Data:
Segment Open

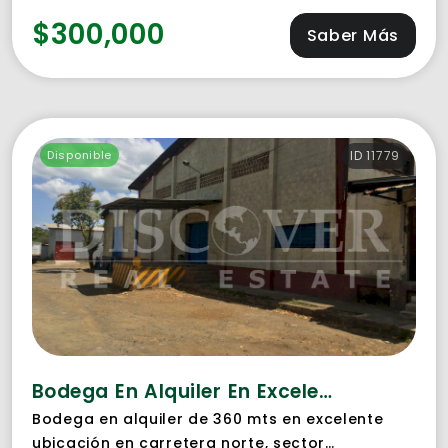
$300,000
Saber Más
Disponible
ID 11779
Bodega En Alquiler En Excelente Ubicación En Carretera Norte
Bodega en alquiler de 360 mts en excelente
ubicación en carretera norte, sector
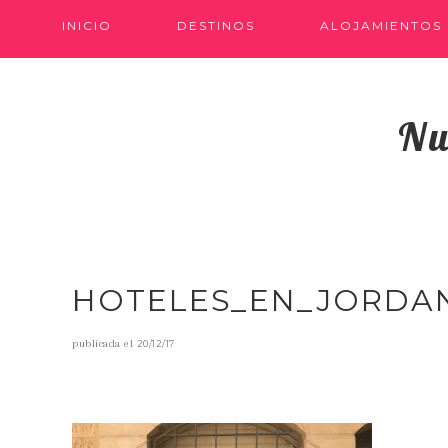
INICIO
DESTINOS
ALOJAMIENTOS
Nu
HOTELES_EN_JORDA
publicada el
20/12/17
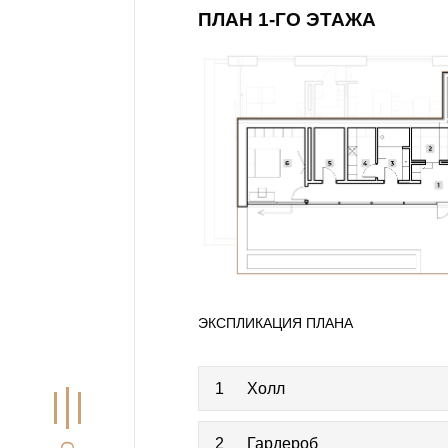
ПЛАН 1-ГО ЭТАЖА
ЭКСПЛИКАЦИЯ ПЛАНА
1
Холл
2
Гардероб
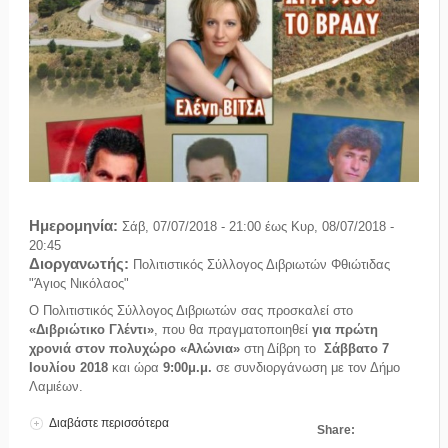
Ημερομηνία:
Σάβ, 07/07/2018 - 21:00
έως
Κυρ, 08/07/2018 -
20:45
Διοργανωτής:
Πολιτιστικός Σύλλογος Διβριωτών Φθιώτιδας
"Άγιος Νικόλαος"
Ο Πολιτιστικός Σύλλογος Διβριωτών σας προσκαλεί στο
«Διβριώτικο Γλέντι»
, που θα πραγματοποιηθεί
για πρώτη
χρονιά στον πολυχώρο «Αλώνια»
στη Δίβρη το
Σάββατο 7
Ιουλίου 2018
και ώρα
9:00μ.μ.
σε συνδιοργάνωση με τον Δήμο
Λαμιέων.
Διαβάστε περισσότερα
για Βραδιά Παραδοσιακών Χορών 2018
Share:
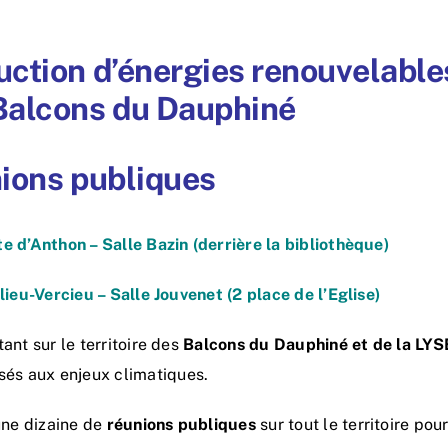
uction d’énergies renouvelable
Balcons du Dauphiné
ions publiques
e d’Anthon – Salle Bazin (derrière la bibliothèque)
ieu-Vercieu – Salle Jouvenet (2 place de l’Eglise)
tant sur le territoire des
Balcons du Dauphiné et de la LY
isés aux enjeux climatiques.
ne dizaine de
réunions publiques
sur tout le territoire pour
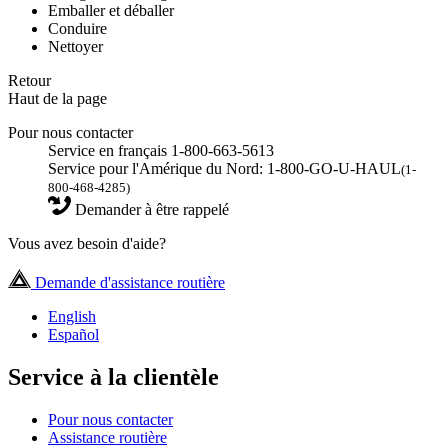
Emballer et déballer
Conduire
Nettoyer
Retour
Haut de la page
Pour nous contacter
Service en français 1-800-663-5613
Service pour l'Amérique du Nord: 1-800-GO-U-HAUL
(1-
800-468-4285)
Demander à être rappelé
Vous avez besoin d'aide?
Demande d'assistance routière
English
Español
Service à la clientèle
Pour nous contacter
Assistance routière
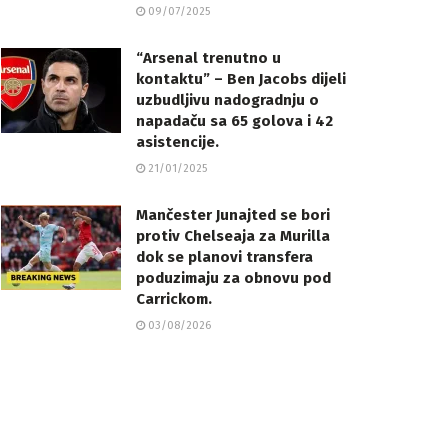
09/07/2025
“Arsenal trenutno u
kontaktu” – Ben Jacobs dijeli
uzbudljivu nadogradnju o
napadaču sa 65 golova i 42
asistencije.
21/01/2025
Mančester Junajted se bori
protiv Chelseaja za Murilla
dok se planovi transfera
poduzimaju za obnovu pod
Carrickom.
03/08/2026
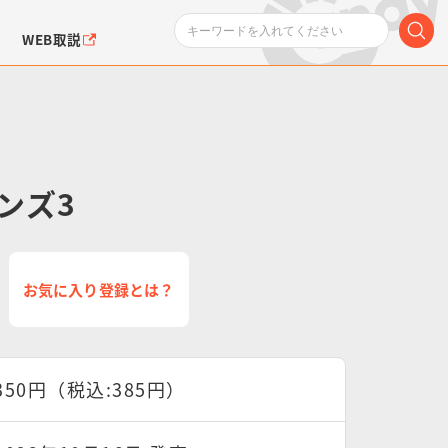
WEB取説
ンズ3
ンダムシリーズ
ふぉるめーしょん＆
ポケットモンスター
SMPシリーズ
ドラゴン
ポケモン
お気に入り登録とは？
クエアシール
350円（税込:385円）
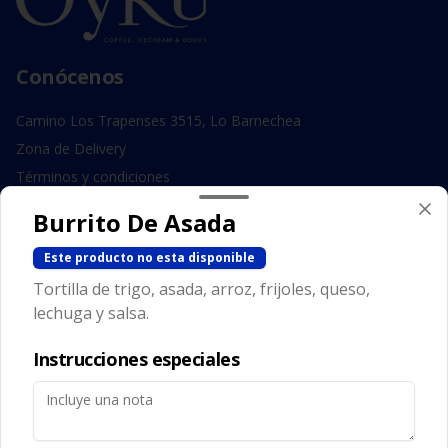
Conócenos
Camino Los Trapenses 3515, Lo Barnechea
Zona de Delivery
Términos y condiciones
Política de privacidad
Burrito De Asada
Redes sociales
Este producto no esta disponible
Tortilla de trigo, asada, arroz, frijoles, queso,
Instagram
lechuga y salsa.
Facebook
Instrucciones especiales
Mi cuenta
Pedir
Iniciar sesión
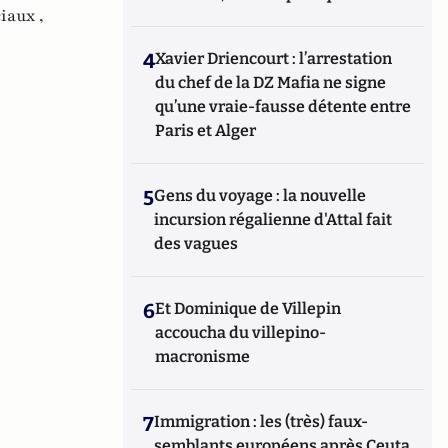
iaux ,
4
Xavier Driencourt : l’arrestation
du chef de la DZ Mafia ne signe
qu’une vraie-fausse détente entre
Paris et Alger
5
Gens du voyage : la nouvelle
incursion régalienne d'Attal fait
des vagues
6
Et Dominique de Villepin
accoucha du villepino-
macronisme
7
Immigration : les (très) faux-
semblants européens après Ceuta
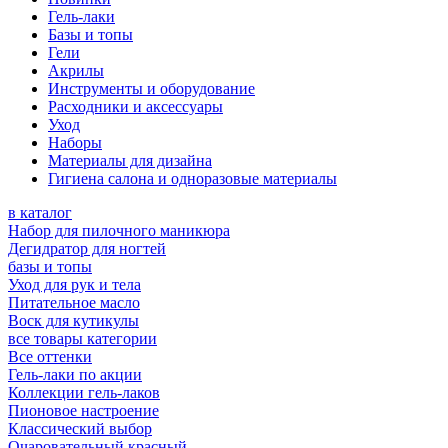
Гель-лаки
Базы и топы
Гели
Акрилы
Инструменты и оборудование
Расходники и аксессуары
Уход
Наборы
Материалы для дизайна
Гигиена салона и одноразовые материалы
в каталог
Набор для пилочного маникюра
Дегидратор для ногтей
базы и топы
Уход для рук и тела
Питательное масло
Воск для кутикулы
все товары категории
Все оттенки
Гель-лаки по акции
Коллекции гель-лаков
Пионовое настроение
Классический выбор
Очаровательный красный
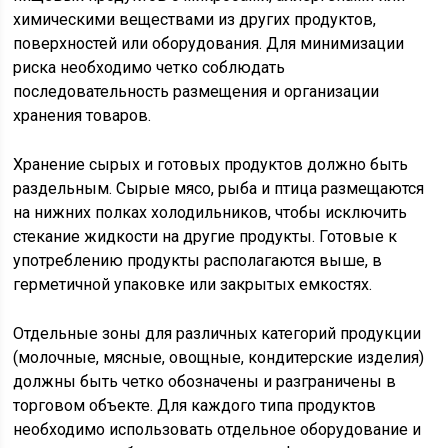
химическими веществами из других продуктов,
поверхностей или оборудования. Для минимизации
риска необходимо четко соблюдать
последовательность размещения и организации
хранения товаров.
Хранение сырых и готовых продуктов должно быть
раздельным. Сырые мясо, рыба и птица размещаются
на нижних полках холодильников, чтобы исключить
стекание жидкости на другие продукты. Готовые к
употреблению продукты располагаются выше, в
герметичной упаковке или закрытых емкостях.
Отдельные зоны для различных категорий продукции
(молочные, мясные, овощные, кондитерские изделия)
должны быть четко обозначены и разграничены в
торговом объекте. Для каждого типа продуктов
необходимо использовать отдельное оборудование и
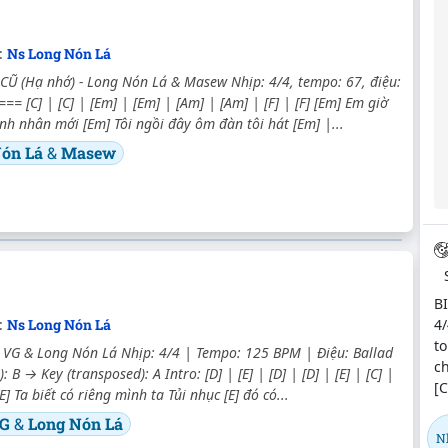
:
Ns Long Nón Lá
Ũ (Hạ nhớ) - Long Nón Lá & Masew Nhịp: 4/4, tempo: 67, điệu:
== [C] | [C] | [Em] | [Em] | [Am] | [Am] | [F] | [F] [Em] Em giờ
tình nhân mới [Em] Tôi ngồi đây ôm đàn tôi hát [Em] |...
Nón Lá
&
Masew
B
4/
c:
Ns Long Nón Lá
to
 VG & Long Nón Lá Nhịp: 4/4 | Tempo: 125 BPM | Điệu: Ballad
c
): B → Key (transposed): A Intro: [D] | [E] | [D] | [D] | [E] | [C] |
[C
[E] Ta biết có riêng mình ta Tủi nhục [E] đó có...
VG
&
Long Nón Lá
N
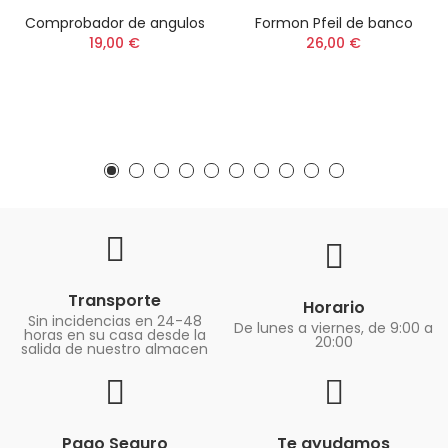
Comprobador de angulos
Formon Pfeil de banco
19,00 €
26,00 €
Transporte
Horario
Sin incidencias en 24-48
De lunes a viernes, de 9:00 a
horas en su casa desde la
20:00
salida de nuestro almacen
Pago Seguro
Te ayudamos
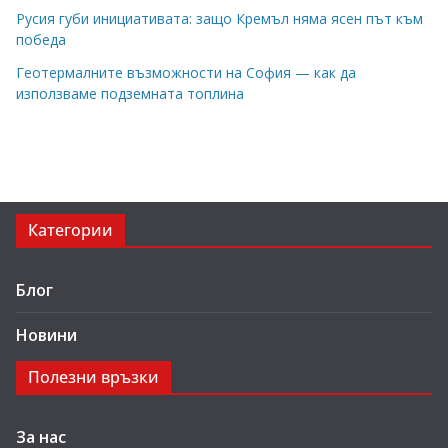
Русия губи инициативата: защо Кремъл няма ясен път към
победа
Геотермалните възможности на София — как да
използваме подземната топлина
Категории
Блог
Новини
Полезни връзки
За нас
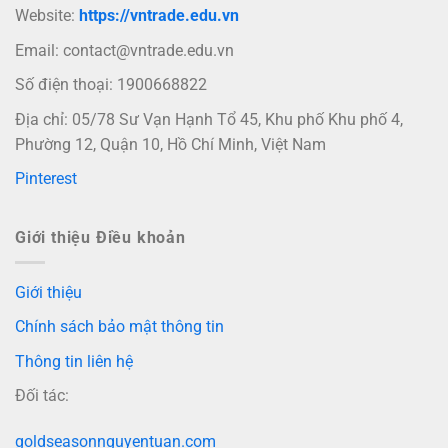
Website:
https://vntrade.edu.vn
Email:
contact@vntrade.edu.vn
Số điện thoại: 1900668822
Địa chỉ: 05/78 Sư Vạn Hạnh Tổ 45, Khu phố Khu phố 4,
Phường 12, Quận 10, Hồ Chí Minh, Việt Nam
Pinterest
Giới thiệu Điều khoản
Giới thiệu
Chính sách bảo mật thông tin
Thông tin liên hệ
Đối tác:
goldseasonnguyentuan.com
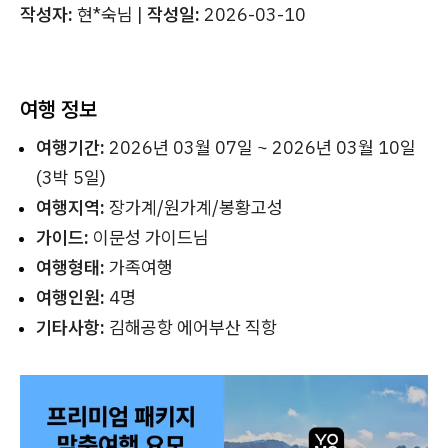
작성자:
현*숙님 |
작성일:
2026-03-10
여행 정보
여행기간:
2026년 03월 07일 ~ 2026년 03월 10일
(3박 5일)
여행지역:
장가계/원가계/봉황고성
가이드:
이문성 가이드님
여행형태:
가족여행
여행인원:
4명
기타사항:
김해공항 에어부산 직항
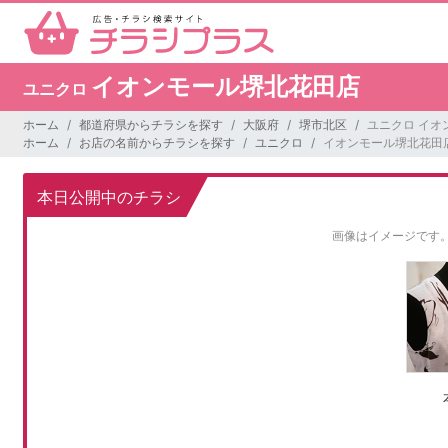
イオンモール堺北花田店
ユニクロ
ホーム
都道府県からチラシを探す
大阪府
堺市北区
ユニクロ イオ
ホーム
お店の名前からチラシを探す
ユニクロ
イオンモール堺北花田
本日公開中のチラシ
画像はイメージです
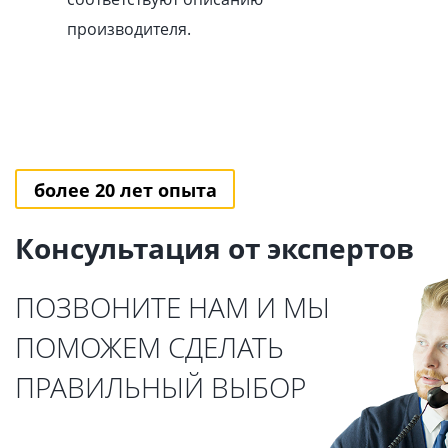
производителя.
более 20 лет опыта
Консультация от экспертов
ПОЗВОНИТЕ НАМ И МЫ
ПОМОЖЕМ СДЕЛАТЬ
ПРАВИЛЬНЫЙ ВЫБОР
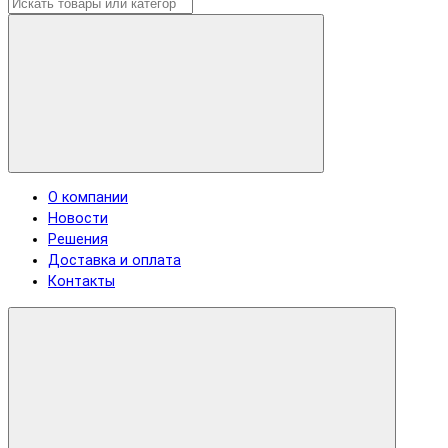
О компании
Новости
Решения
Доставка и оплата
Контакты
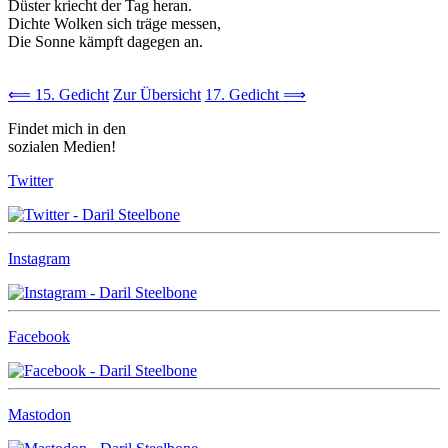
Düster kriecht der Tag heran.
Dichte Wolken sich träge messen,
Die Sonne kämpft dagegen an.
⟸ 15. Gedicht
Zur Übersicht
17. Gedicht ⟹
Findet mich in den
sozialen Medien!
Twitter
Instagram
Facebook
Mastodon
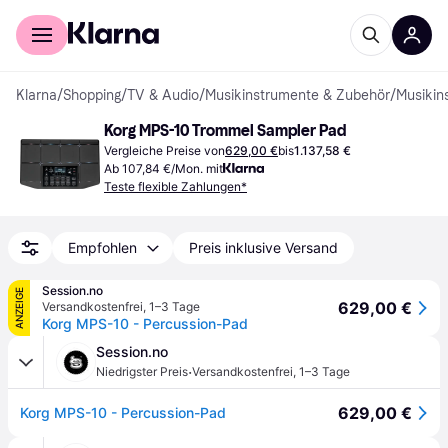
Für Shopper
Für Händler
Klarna
/
Shopping
/
TV & Audio
/
Musikinstrumente & Zubehör
/
Musikin
Korg MPS-10 Trommel Sampler Pad
Vergleiche Preise von
629,00 €
bis
1.137,58 €
Ab 107,84 €/Mon. mit
Teste flexible Zahlungen*
Empfohlen
Preis inklusive Versand
Session.no
ANZEIGE
629,00 €
Versandkostenfrei
,
1–3 Tage
Korg MPS-10 - Percussion-Pad
Session.no
·
Niedrigster Preis
Versandkostenfrei
,
1–3 Tage
629,00 €
Korg MPS-10 - Percussion-Pad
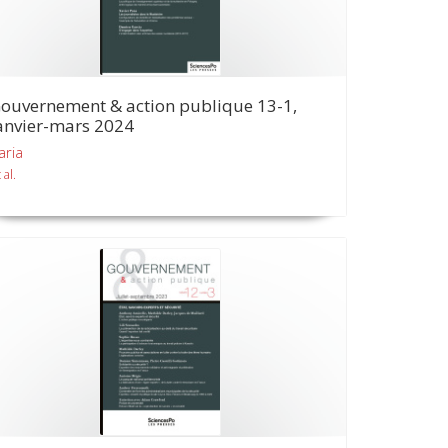
ouvernement & action publique 13-1,
anvier-mars 2024
aria
 al.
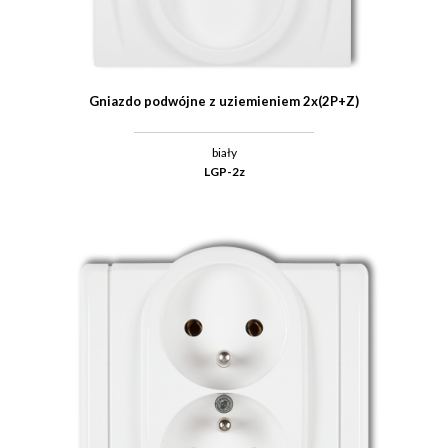
Gniazdo podwójne z uziemieniem 2x(2P+Z)
biały
LGP-2z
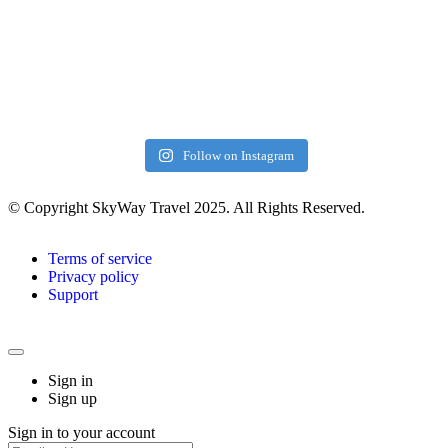
Follow on Instagram
© Copyright SkyWay Travel 2025. All Rights Reserved.
Terms of service
Privacy policy
Support
Sign in
Sign up
Sign in to your account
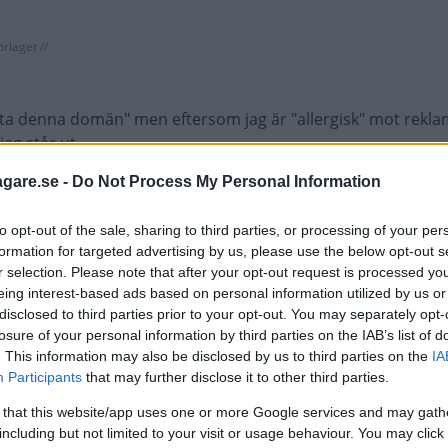
rlaget //
anta denna domän" men eftersom jag är "allergisk" mot rekl
jag står ut.
agare.se -
Do Not Process My Personal Information
 man dubbelt så svårt att se sanningen!
to opt-out of the sale, sharing to third parties, or processing of your per
formation for targeted advertising by us, please use the below opt-out s
r selection. Please note that after your opt-out request is processed y
eing interest-based ads based on personal information utilized by us or
ina ögon. Är det inte samma pengapåsa som betalar era löne
disclosed to third parties prior to your opt-out. You may separately opt-
ningsjobbet liksom för driften av hemsidan och jag betala
losure of your personal information by third parties on the IAB’s list of
savgift (gissningsvis en relativt stor del av era intäkter i
. This information may also be disclosed by us to third parties on the
IA
nns det inte lika lattjo att överösas med ointressant rekl
Participants
that may further disclose it to other third parties.
 that this website/app uses one or more Google services and may gath
including but not limited to your visit or usage behaviour. You may click 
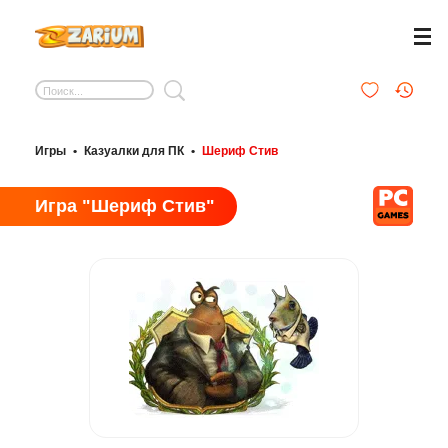
Игры
•
Казуалки для ПК
•
Шериф Стив
Игра "Шериф Стив"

Segment Closed

Exercise instructions: Copy all lines of the records in which the string "Dauphiné" can be found.

Written response:
Balcons du Dauphiné
Balcons du Dauphiné et de la LY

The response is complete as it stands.